======== DATA FOR REVIEW

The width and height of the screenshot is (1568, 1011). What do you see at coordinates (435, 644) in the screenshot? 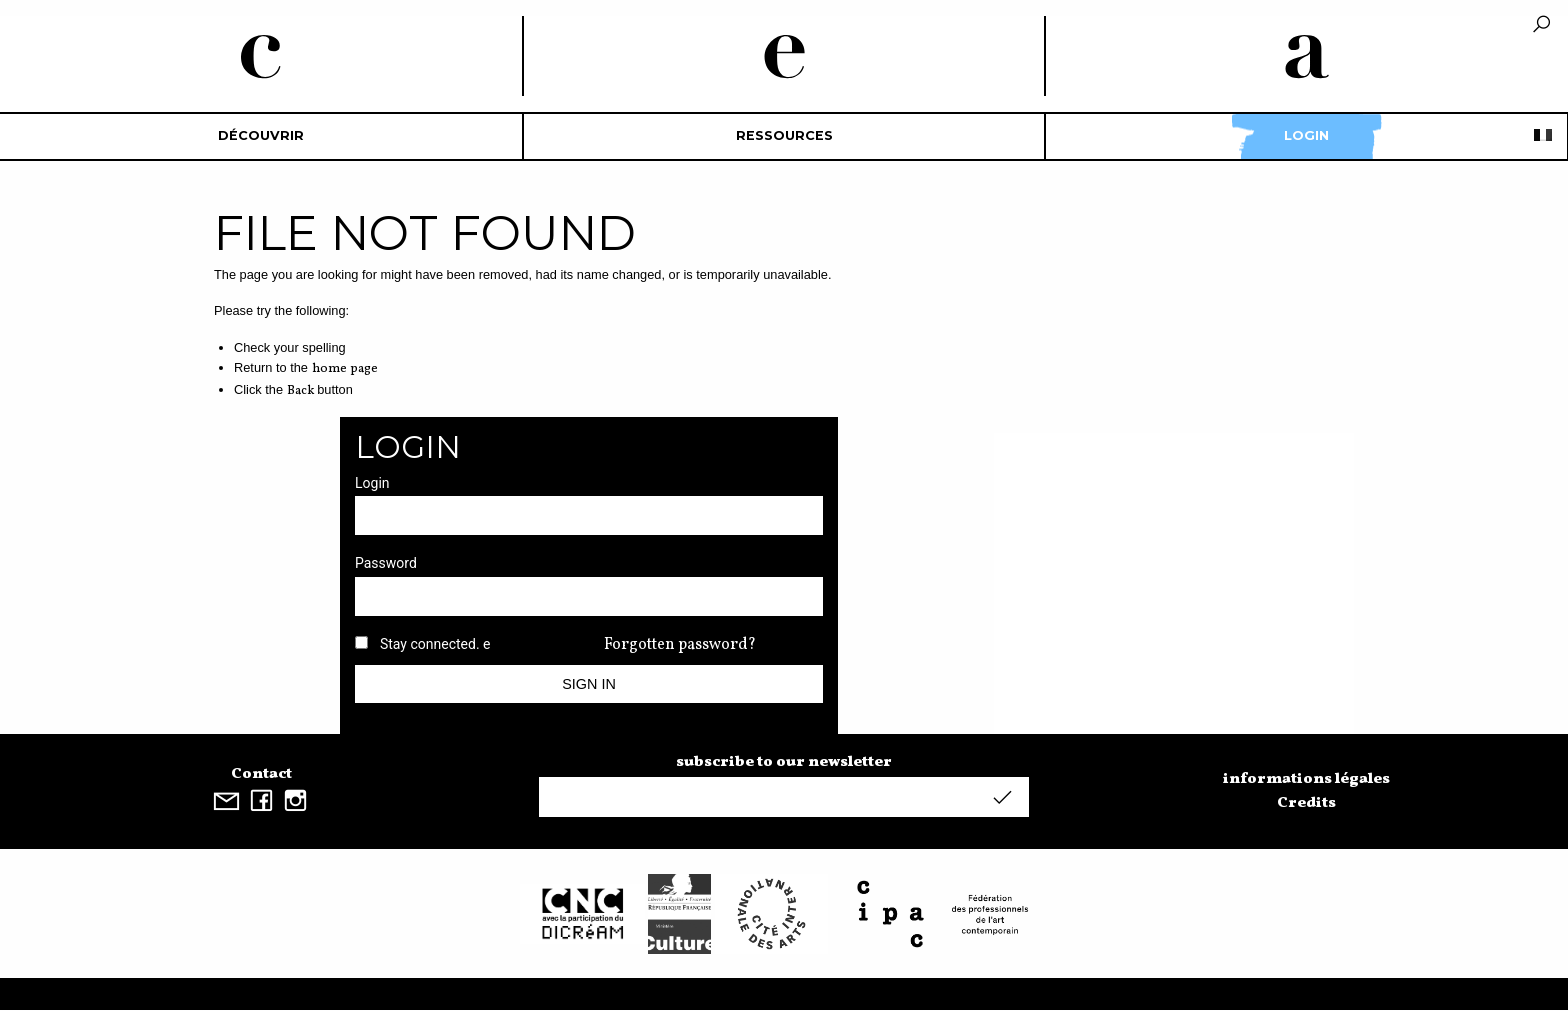
I see `Stay connected. e` at bounding box center [435, 644].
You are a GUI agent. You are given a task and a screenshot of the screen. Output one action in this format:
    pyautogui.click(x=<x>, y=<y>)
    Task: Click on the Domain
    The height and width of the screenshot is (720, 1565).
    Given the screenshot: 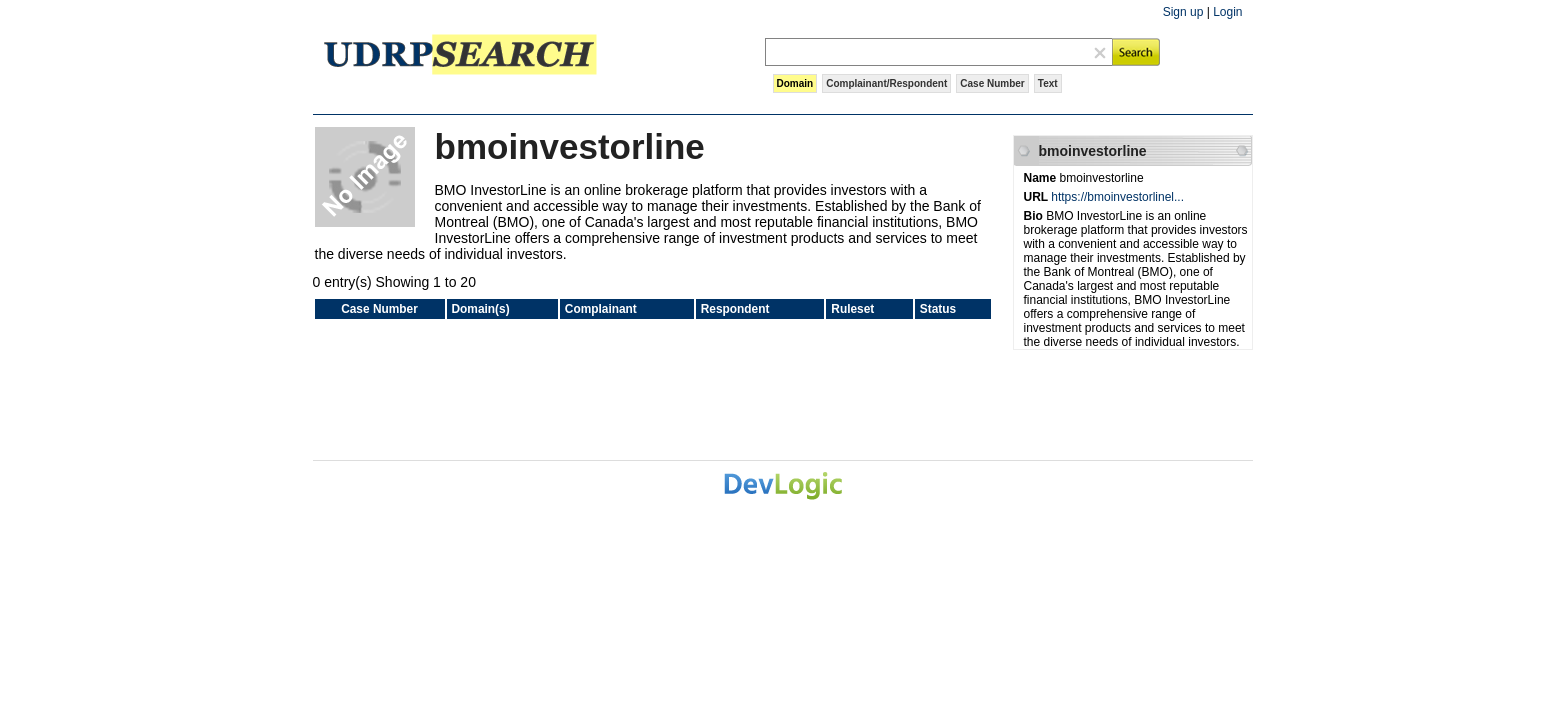 What is the action you would take?
    pyautogui.click(x=795, y=83)
    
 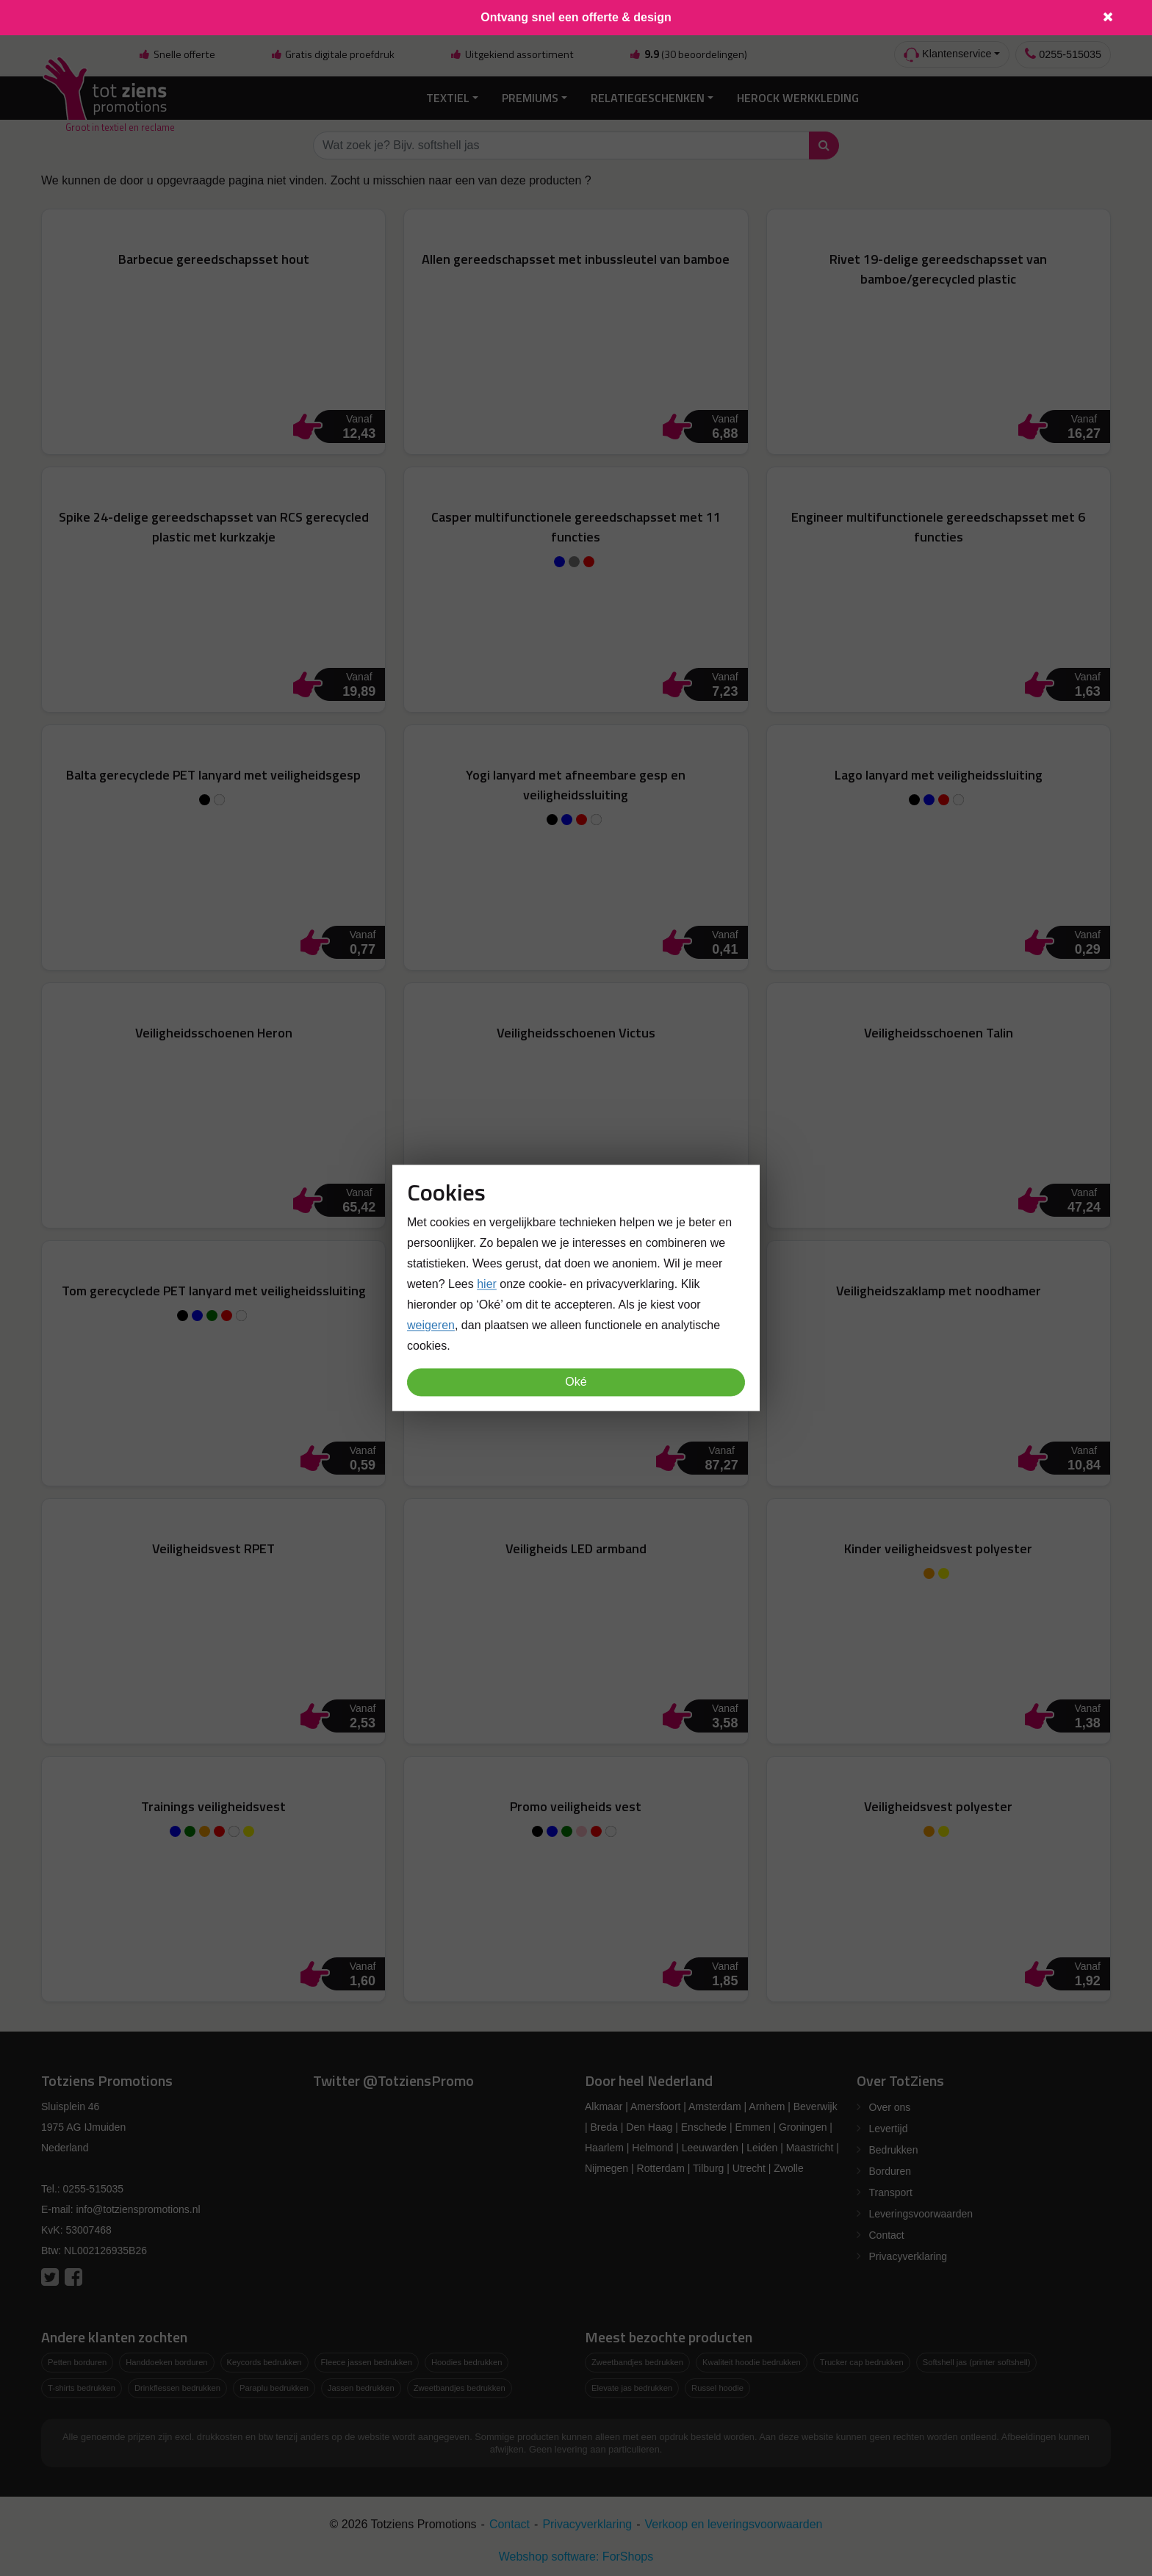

================

■ EXERCISE AIM
The reply should hold the lines from the top of the records through the line containing "pyautogui.click(x=<x>, y=<y>)", reproduced exactly, and no pictures.

■ TASK OUTPUT
The width and height of the screenshot is (1568, 1011). What do you see at coordinates (435, 644) in the screenshot? 
I see `Stay connected. e` at bounding box center [435, 644].
You are a GUI agent. You are given a task and a screenshot of the screen. Output one action in this format:
    pyautogui.click(x=<x>, y=<y>)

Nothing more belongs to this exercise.